Le dégoût des autres
Au cours d’un précédent article, j’avais évoqué l’importance de la motivation intrinsèque dans la réussite d’un projet. Si avoir une envie solidement ancrée à l’esprit est un bon début, encore faut-il qu’elle puisse ensuite s’exprimer dans un environnement propice à son développement. Et c’est à ce stade que les personnes qui nous entourent vont exercer une influence déterminante.
Imaginons, par exemple, que vous souhaitiez changer radicalement de mode de vie afin de vous sentir plus en forme. Vous décidez de faire part de vos intentions à vos connaissances les plus proches.
Vous vous exposez alors à 3 grands types de réactions :
- L’encouragement
Votre projet est bien accueilli par votre entourage. C’est le cas de figure idéal, puisque le soutien apporté facilitera la réalisation des objectifs.
- Le désintérêt
Votre projet ne provoque aucune émotion particulière. Vos plans ne sont donc pas contrariés, mais vous ne bénéficierez que d’un appui très modeste.
- Le rejet
C’est le scénario catastrophe. Votre projet n’est ni compris, ni accepté. Face à cette situation, deux possibilités s’offrent à vous : abandonner ou poursuivre en dépit de cet avis défavorable. Si vous décidez malgré tout d’aller au bout de vos idées, votre environnement est susceptible de se retourner contre vous, devenant ainsi une source de stress considérable.
A la lumière de ces réactions, vous m’accorderez que, statistiquement, les chances de réussite d’un projet paraissent bien plus élevées lorsque l’on a son entourage à ses côtés, plutôt que contre soi.
Petits changements, grandes conséquences
Si j’aborde ce sujet, c’est que pendant longtemps, je n’ai accordé aucune considération au contexte social dans lequel évoluaient mes clients. Je ne me préoccupais pas non plus de l’impact affectif que pouvaient occasionner certaines de mes recommandations. Grossières erreurs, qui n’ont pas manqué d’entraîner des situations d’échec. Voici quelques exemples concrets :
Noémie
Noémie souhaitait perdre du poids. Après analyse de sa situation, il s’est avéré que son alimentation était inadaptée à la poursuite de ses objectifs. Mais comme c’est elle qui préparait à la maison les repas pour son mari et ses enfants, le problème semblait insoluble. En effet, ces derniers, plus habitués à la consommation de produits industriels, n’ont que très peu apprécié les changements diététiques proposés. L’entente familiale s’est rapidement dégradée, et il est devenu très compliqué pour Noémie de se tenir à ses bonnes résolutions.
William
Athlète de force, William connaissait une chute de ses performances athlétiques depuis plusieurs mois. Cette dernière paraissait imputable à une diminution de la qualité de son sommeil, diminution consécutive à l’apparition d’une nouvelle compagne dans sa vie, au tempérament insomniaque.
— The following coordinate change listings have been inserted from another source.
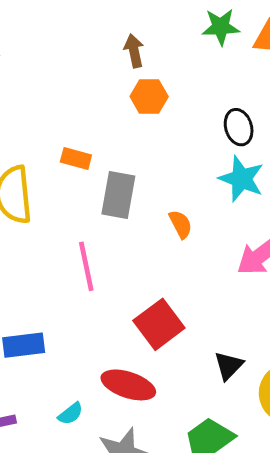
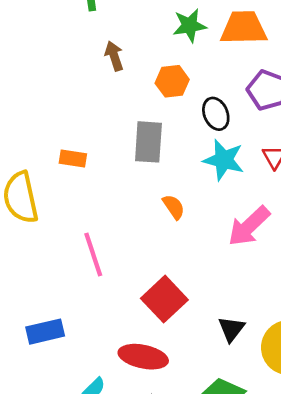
orange hexagon: (149, 96) -> (172, 81), moved
gray rectangle: (118, 195) -> (148, 142), moved

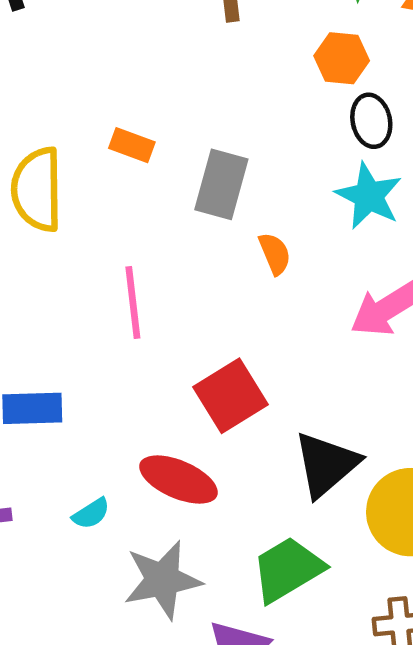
orange hexagon: (172, 81) -> (342, 58), moved
gray rectangle: (148, 142) -> (221, 184), moved
black triangle: (231, 329) -> (326, 464), size x1.6

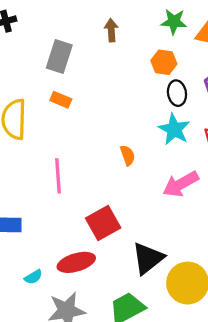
gray rectangle: (221, 184) -> (59, 57), moved
red ellipse: (178, 480) -> (76, 262), turned -42

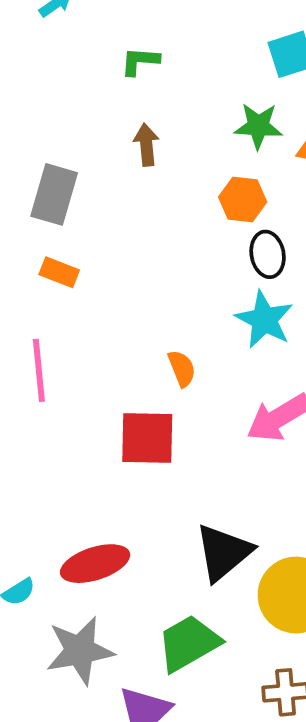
pink line: (58, 176) -> (39, 370), moved
red square: (103, 223) -> (147, 438), moved, turned 32

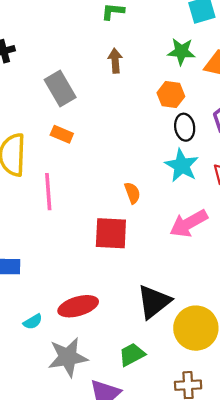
gray rectangle: (54, 194) -> (60, 88), turned -48
green trapezoid: (189, 643) -> (132, 355), size x0.7

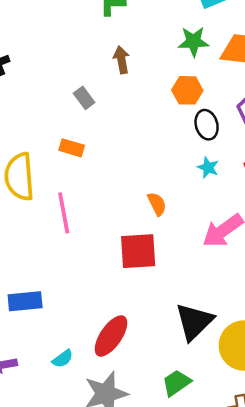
gray rectangle: (60, 88) -> (84, 98), moved, size x0.6
cyan star: (182, 165) -> (208, 167), size x0.6
red ellipse: (78, 306) -> (111, 336), turned -33

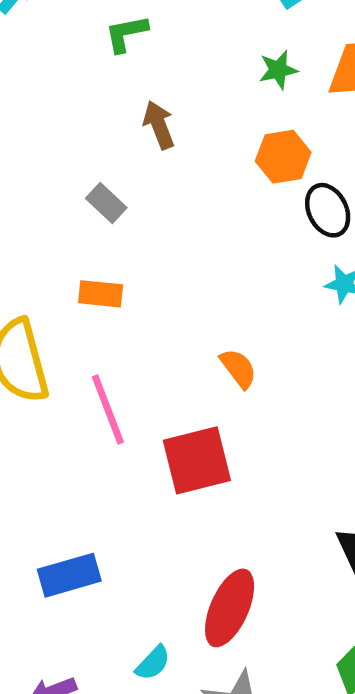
green star: (194, 41) -> (278, 70), size x0.7
orange semicircle: (157, 204) -> (238, 368), moved
red square: (138, 251) -> (197, 460), moved

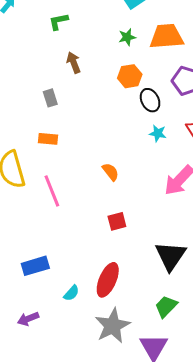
gray rectangle: (106, 203) -> (50, 98), turned 30
red square: (197, 460) -> (117, 221), moved, size x0.6
cyan semicircle: (153, 663) -> (71, 293), moved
William a bien tenté de dormir seul quelques temps afin de préparer au mieux ses échéances sportives, mais cette séparation nocturne a fini par engendrer de fortes tensions au sein de son couple. Craignant une dégradation de sa relation amoureuse, il a fini par se résoudre à faire l’impasse sur plusieurs compétitions.
Martin
Commercial de profession, Martin souffrait d’un diabète de type 2. Ce type de diabète est parfaitement réversible, mais, pour ce faire, une perte adipeuse importante est fortement suggérée. Hélas, l’environnement professionnel de Martin ne se prêtait guère à l’application de cette recommandation, puisqu’il est d’usage de signer des contrats commerciaux autour de repas festifs, plutôt que devant un plat de brocolis vapeur. La quasi-totalité de ses confrères et de ses interlocuteurs fonctionnant de la sorte, mon client s’est rapidement retrouvé en porte-à-faux. Difficile dans ces conditions de changer sereinement ses habitudes.
Ce sont ces cas de figure, très courants, qui m’amènent finalement à penser que les relations sociales sont une composante essentielle à la réussite de tout projet. A ce titre, dans le cadre d’un coaching sportif, elles devraient faire l’objet d’autant d’attention que les planifications d’entraînements ou les recommandations nutritionnelles.
L’art du compromis
A moins que vous ne viviez seul(e) dans les bois, vous aurez donc à composer avec votre entourage à l’heure de déterminer les contours de votre projet. Bien évidemment, vous pourrez toujours choisir de foncer bille en tête en faisant fi de toute pression extérieure, mais rares sont les personnes capables de s’épanouir en climat hostile.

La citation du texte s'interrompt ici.